Money is fiction, that is, according to the dispositions and conclusions of certain outspoken individuals, including, primarily, reporters from an NPR broadcast and an essayist from Stanford University by the name of Milton Friedman. These parties, and more, discuss the ideologies behind the concept of money and currency and how it differs and parallels among dissimilar cultures and different scales. Ranging from a tribal culture from an Island called Yap, to the modern United States Federal Reserve and even some samples that were on an international scale. They all seem to bring to light how intangible the reality of money actually appears to be and they write it off as fiction. However, anthropologically it would not seem so fictional, it may even appear beautiful.
Edward Burnett Tylor, father of modern anthropology claims culture “in its ethnographic sense, is a complex whole which includes knowledge, belief, morals, art, law, custom, and any other capabilities and habit acquired by man as a member of society” This means, simply, culture is how humans in a society behave. All over the world all people are part of individual segmented cultures, divided by tradition, environment, and perhaps most importantly, language. Money, however, seems to be immune to these societal boundaries and is more than just fictional, it is an ideology shared among multiple cultures, linking them together.
The tribal culture of Yap, used limestone disks as a form of currency. These disks varied in size and the bigger the disk the more wealth it represented (some even went up to 12 feet in diameter). All it took to claim possession of one of these disks is simply a general consensus among the villagers of to whom it belongs.

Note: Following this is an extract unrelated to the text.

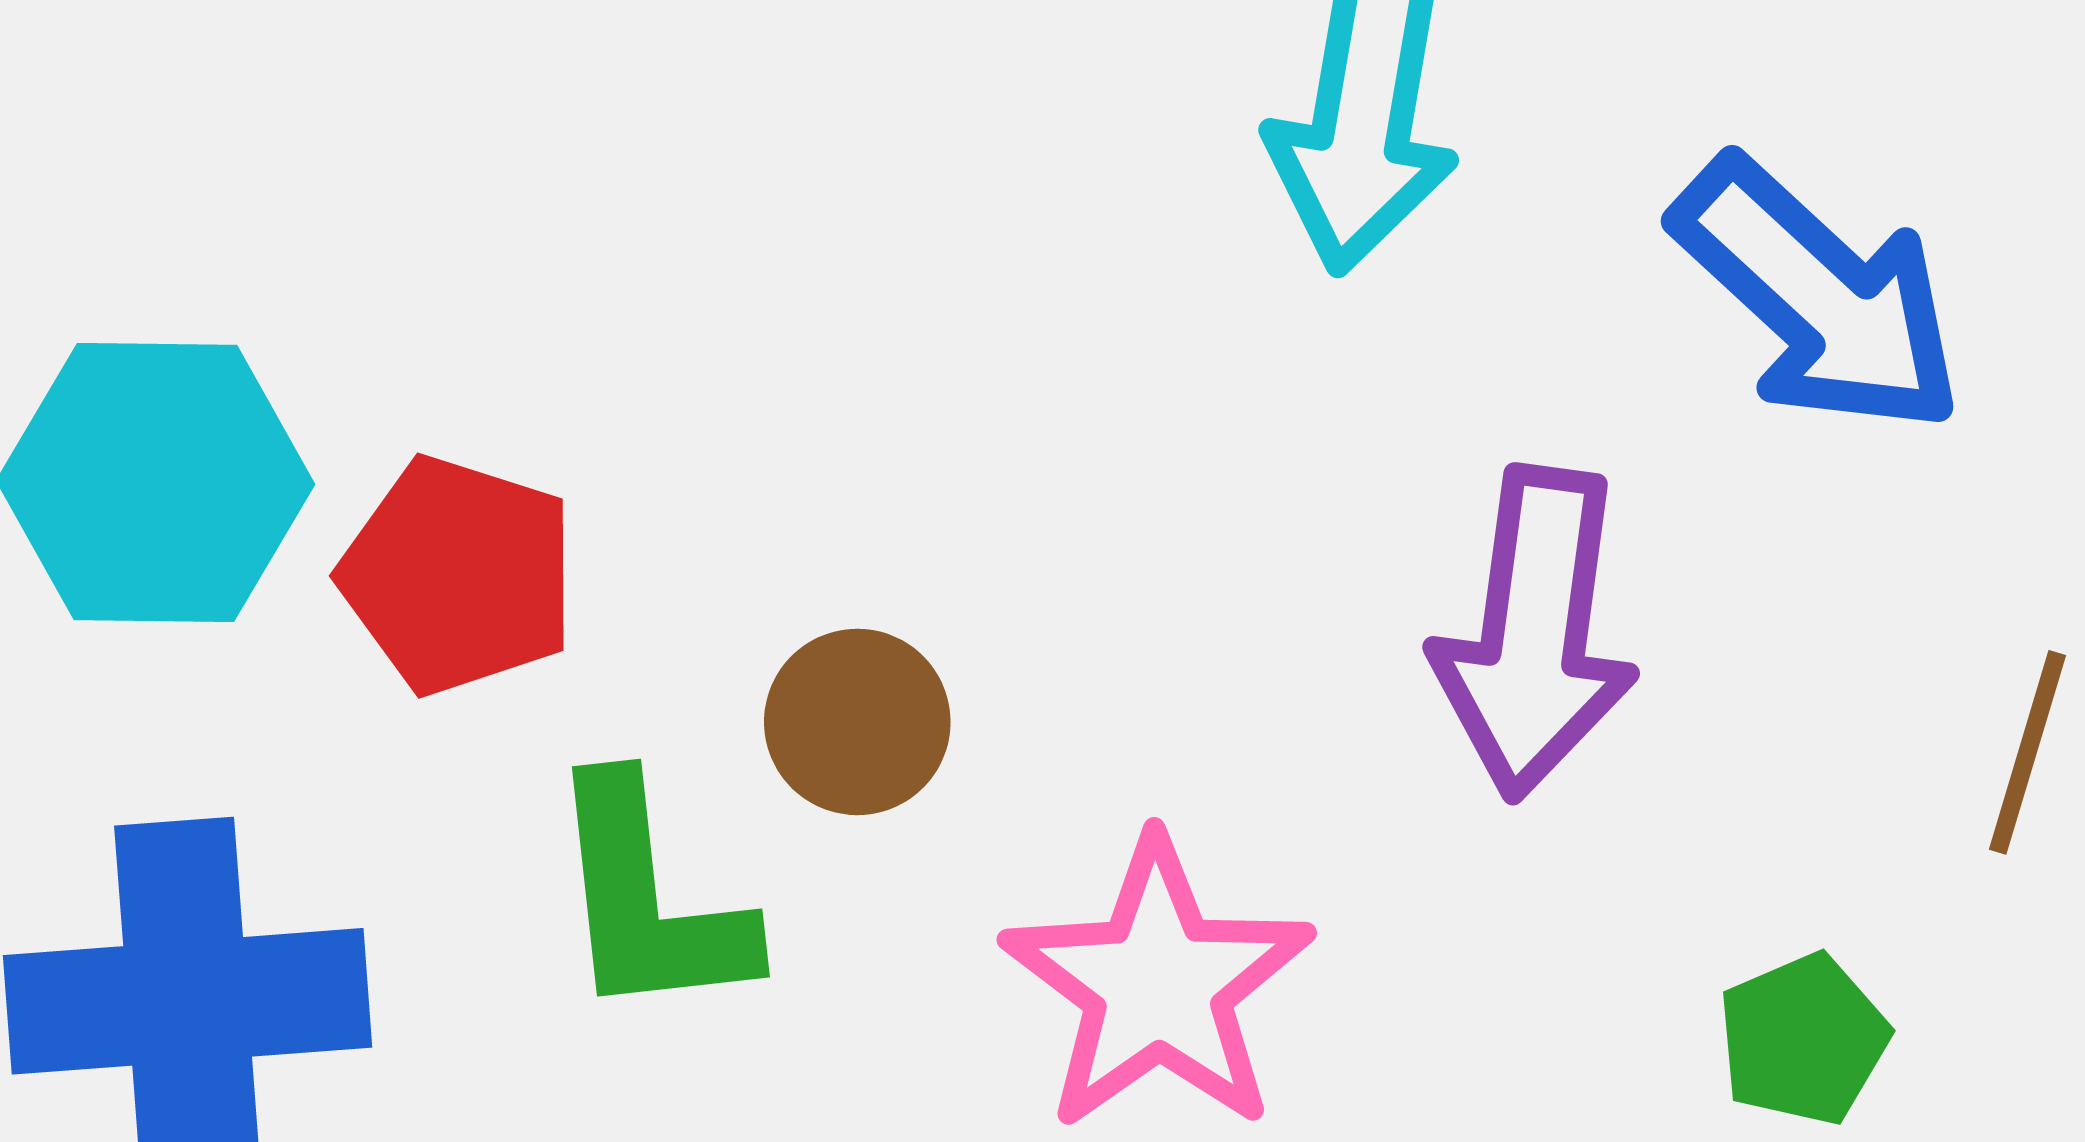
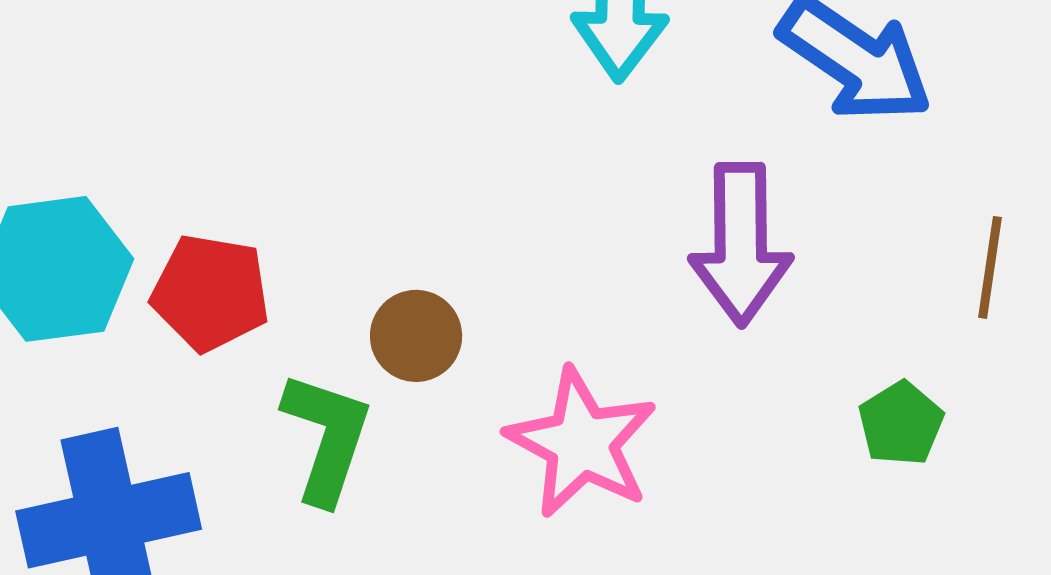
green L-shape: (649, 900) -> (327, 438), turned -147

Eventually this island became part of a German colony. The Germans wanted these islanders to clean up the paths they used to get around the village, but to the villagers, the paths were perfectly fine as is. After failing to convince the islanders to clean up the paths, they resorted to the one thing that was understood against these highly contrasting cultures; money. The Germans took black paint and painted crosses on the largest of the limestone disks and claimed ownership of them. This acted as a sort of fine to the Yap people for not being obedient. They then immediately got to work cleaning the paths. After the job was complete the Germans removed the black crosses and restored the wealth to the islanders. While sharing no common language, tradition, lifestyles, and overall culture between the Germans and Yap; the concepts of fines, debts, wages and wealth was understood equally from both parties.

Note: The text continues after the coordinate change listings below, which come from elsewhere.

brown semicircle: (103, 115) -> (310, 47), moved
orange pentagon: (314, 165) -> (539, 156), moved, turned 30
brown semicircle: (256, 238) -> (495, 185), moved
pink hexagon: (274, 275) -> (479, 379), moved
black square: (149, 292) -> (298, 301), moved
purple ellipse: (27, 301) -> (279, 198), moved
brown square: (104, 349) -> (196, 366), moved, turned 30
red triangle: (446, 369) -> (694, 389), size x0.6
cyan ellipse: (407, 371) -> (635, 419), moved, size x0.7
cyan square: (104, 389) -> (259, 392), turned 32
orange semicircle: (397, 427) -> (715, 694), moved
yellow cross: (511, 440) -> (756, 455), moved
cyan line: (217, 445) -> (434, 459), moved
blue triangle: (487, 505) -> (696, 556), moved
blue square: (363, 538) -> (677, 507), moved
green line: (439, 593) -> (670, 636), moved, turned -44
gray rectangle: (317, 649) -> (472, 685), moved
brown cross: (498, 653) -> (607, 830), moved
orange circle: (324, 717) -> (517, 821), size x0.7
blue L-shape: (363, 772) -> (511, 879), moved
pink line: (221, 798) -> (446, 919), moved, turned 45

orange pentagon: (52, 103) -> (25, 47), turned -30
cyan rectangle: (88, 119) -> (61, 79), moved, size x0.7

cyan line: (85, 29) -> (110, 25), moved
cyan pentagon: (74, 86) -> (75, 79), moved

Culture originally exists because humans needed cooperation in order to survive, due to them not having any phenotypically superior traits other than intellect and perspiration. It took banding together under a common ideology in order to ensure their survival. No beast was too great for humanity to overcome due to their ability to cooperate and adapt. Culture itself is not represented as a physical item, it is represented through behavior, just like money. Money is as real as culture, and it is the only common cultural trait shared worldwide. Perhaps the idea of money is the first step towards universal cooperation among all of humanity. Which may never happen, but either way, money is, most assuredly, more than just fiction.
Friedman, Milton. “The Island of Stone Money.” Diss. Hoover Institution, Stanford University , 1991.
“The Invention of Money | This American Life.” This American Life. N.p., 7 Jan. 2011. Web. 04 Sept. 2015.
Tylor, Edward. 1920 . Primitive Culture. New York: J. P. Putnam’s Sons
“Japan’s Latest Economic Transfusion” nytimes, 13 January 2013. Web. 8 September 2015.